To do: Quote exactly and only this range of lines in the data below: the line that holds "Privacy Policy (517, 1160)" to the line that holds "Regulamin (93, 90)", both included.

(Material for this task begins)

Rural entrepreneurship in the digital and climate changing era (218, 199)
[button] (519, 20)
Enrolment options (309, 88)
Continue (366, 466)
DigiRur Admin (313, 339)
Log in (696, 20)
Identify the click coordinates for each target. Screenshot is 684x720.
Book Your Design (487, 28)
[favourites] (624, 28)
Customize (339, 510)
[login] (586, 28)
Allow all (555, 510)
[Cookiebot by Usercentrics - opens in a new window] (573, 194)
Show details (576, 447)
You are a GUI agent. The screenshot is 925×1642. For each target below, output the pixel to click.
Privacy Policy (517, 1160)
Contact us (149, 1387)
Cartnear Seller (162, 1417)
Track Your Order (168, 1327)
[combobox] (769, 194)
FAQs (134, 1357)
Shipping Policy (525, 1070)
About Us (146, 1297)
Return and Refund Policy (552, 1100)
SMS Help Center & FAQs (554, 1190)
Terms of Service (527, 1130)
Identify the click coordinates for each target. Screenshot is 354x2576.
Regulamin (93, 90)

(Material for this task ends)
(Material for this task begins)

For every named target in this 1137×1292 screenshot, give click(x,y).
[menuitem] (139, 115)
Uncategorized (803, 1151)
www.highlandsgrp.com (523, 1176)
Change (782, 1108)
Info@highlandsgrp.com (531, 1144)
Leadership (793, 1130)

(Material for this task ends)

Response area:
Privacy Policy (517, 1160)
Contact us (149, 1387)
Cartnear Seller (162, 1417)
Track Your Order (168, 1327)
[combobox] (769, 194)
FAQs (134, 1357)
Shipping Policy (525, 1070)
About Us (146, 1297)
Return and Refund Policy (552, 1100)
SMS Help Center & FAQs (554, 1190)
Terms of Service (527, 1130)
Identify the click coordinates for each target. Screenshot is 354x2576.
Regulamin (93, 90)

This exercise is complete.